Part B Insider (Multispecialty) Coding Alert

Part B Coding Coach:

Quiz--Is Your MD Guilty of This $650 CT Documentation Mistake?

When doctors jumble exam reports, auditors may target your claim

You know your physician's documentation isn't always perfect, and we-ve got a real-life example right here. Read through the report and determine how you would code. Then see the inset on the next page for what our coding expert has to say.
 
CLINICAL HISTORY: Follow-up sigmoid colon cancer with pulmonary metastasis.

CT SCAN OF THE CHEST, ABDOMEN, AND PELVIS WITH CONTRAST

TECHNIQUE: 5-mm sections through the chest, abdomen, and pelvis were obtained with 100 cc of Isovue 300 (non-ionic) contrast agent intravenously without incident, and oral contrast and images viewed in soft tissue, lung, and liver windows. Comparison is made with a previous examination performed on 06/02/06.

Indication for the use of non-ionic contrast: No specific indication given.

FINDINGS: Again, there are several pulmonary nodules bilaterally, consistent with metastases. The majority of the previously seen nodules have either decreased in size or resolved. There are new pulmonary nodules. The previously seen scattered ground glass opacities, most prominent at the left lung base, have resolved. The previously seen prominent subcarinal and left hilar lymph nodes have decreased in size as well. Subcarinal lymph node measures 7 mm x 19 mm on image #28. Previously, it measured 11 mm x 26 mm.

There is no bulky axillary, mediastinal or hilar lymphadenopathy. The heart is stable. Left subclavian Infuse-A-Port catheter has been placed in the interim.

Previously noted hypodensity within the dome of the liver is less conspicuous and actually appears to be volume averaging within the perihepatic fat. The hypodensity within the medial aspect of the left hepatic lobe is adjacent to the falciform ligament in a good place for fatty infiltration. Otherwise, the liver is normal. Gallbladder, spleen, pancreas, adrenal glands and kidneys are stable. A simple cyst is seen within the parapelvic region of the right kidney.

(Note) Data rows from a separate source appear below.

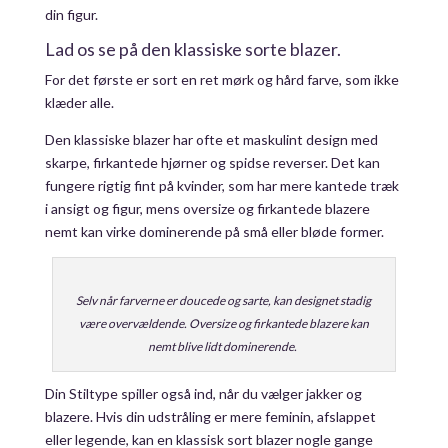
din figur.
Lad os se på den klassiske sorte blazer.
For det første er sort en ret mørk og hård farve, som ikke
klæder alle.
Den klassiske blazer har ofte et maskulint design med
skarpe, firkantede hjørner og spidse reverser. Det kan
fungere rigtig fint på kvinder, som har mere kantede træk
i ansigt og figur, mens oversize og firkantede blazere
nemt kan virke dominerende på små eller bløde former.
Selv når farverne er doucede og sarte, kan designet stadig
være overvældende. Oversize og firkantede blazere kan
nemt blive lidt dominerende.
Din Stiltype spiller også ind, når du vælger jakker og
blazere. Hvis din udstråling er mere feminin, afslappet
eller legende, kan en klassisk sort blazer nogle gange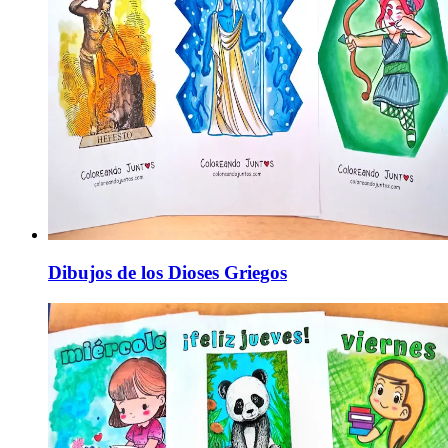
Dibujos de los Dioses Griegos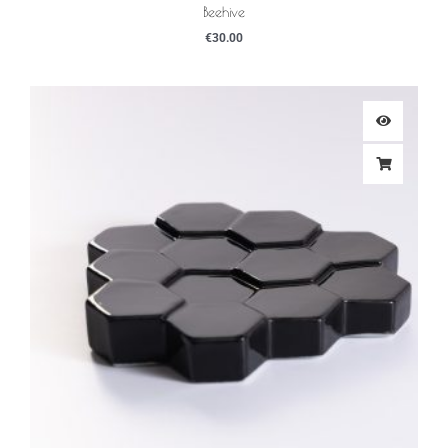
Beehive
€
30.00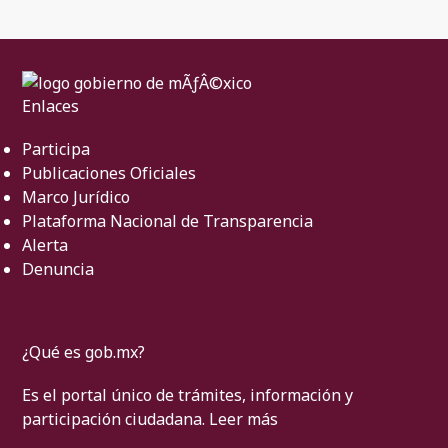
Enlaces
Participa
Publicaciones Oficiales
Marco Jurídico
Plataforma Nacional de Transparencia
Alerta
Denuncia
¿Qué es gob.mx?
Es el portal único de trámites, información y
participación ciudadana.
Leer más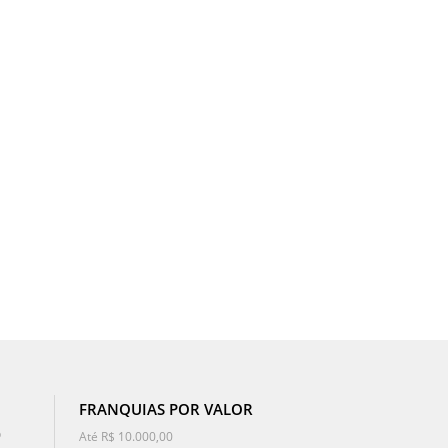
FRANQUIAS POR VALOR
o
Até R$ 10.000,00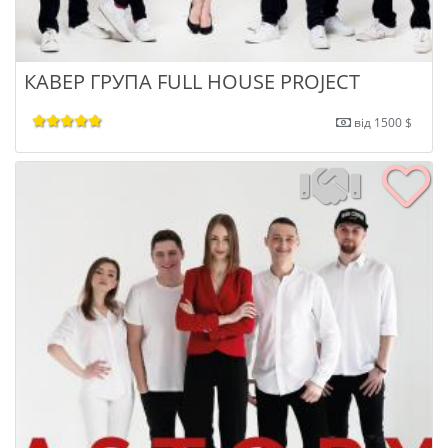
КАВЕР ГРУПА FULL HOUSE PROJECT
від 1500 $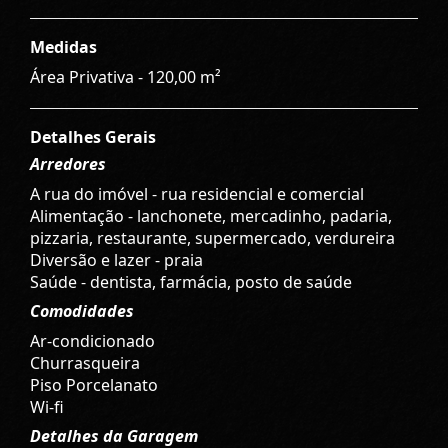
Medidas
Área Privativa - 120,00 m²
Detalhes Gerais
Arredores
A rua do imóvel - rua residencial e comercial
Alimentação - lanchonete, mercadinho, padaria,
pizzaria, restaurante, supermercado, verdureira
Diversão e lazer - praia
Saúde - dentista, farmácia, posto de saúde
Comodidades
Ar-condicionado
Churrasqueira
Piso Porcelanato
Wi-fi
Detalhes da Garagem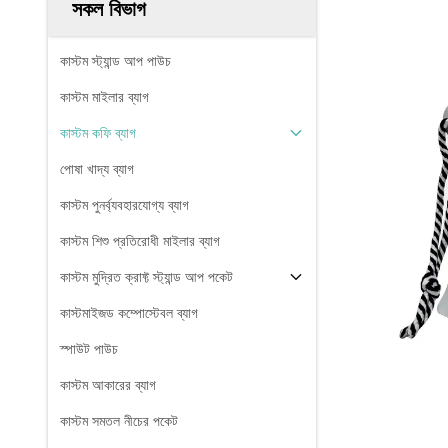
সকল বিভাগ
কাস্টম স্ট্যান্ড আপ পাউচ
কাস্টম মাইলার ব্যাগ
কাস্টম কফি ব্যাগ
পোষা খাদ্য ব্যাগ
কাস্টম পুনর্ব্যবহারযোগ্য ব্যাগ
কাস্টম শিশু প্রতিরোধী মাইলার ব্যাগ
কাস্টম মুদ্রিত ক্রাফ্ট স্ট্যান্ড আপ পকেট
কাস্টমাইজড কম্পোস্টেবল ব্যাগ
স্পাউট পাউচ
কাস্টম আকারের ব্যাগ
কাস্টম সমতল নীচের পকেট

There is moderate symmetric concentric thickening involving the distal sigmoid colon which is less nodular when compared to previous examination. Again, there is mild increased attenuation of the perisigmoid and rectal fat, which may be related to radiation therapy changes. There is mild sigmoid and descending colon diverticulosis. Otherwise, the bowel is unremarkable. No bulky lymphadenopathy or ascites. Mildly prominent celiac axis lymph node is unchanged. Best seen on image #86, just posteromedial to the spleen, there is a 6- x 15-mm soft tissue density nodule along the posterior peritoneal surface that is nonspecific but unchanged from prior examination.

IMPRESSION:

1. Persistent but improved bilateral pulmonary metastases.
2. Mildly prominent subcarinal and left hilar lymph nodes have decreased in size. Mildly prominent celiac axis lymph node is stable.
3. Hepatic hypodensities likely represent a combination of volume averaging and focal fatty infiltration. There is no new hepatic lesion to suggest metastasis.
4. Persistent left nodular sigmoid colon wall thickening. Adjacent mesenteric and induration may be related to radiation therapy changes.
5. Stable small nodule along the left posterior peritoneal surface is stable.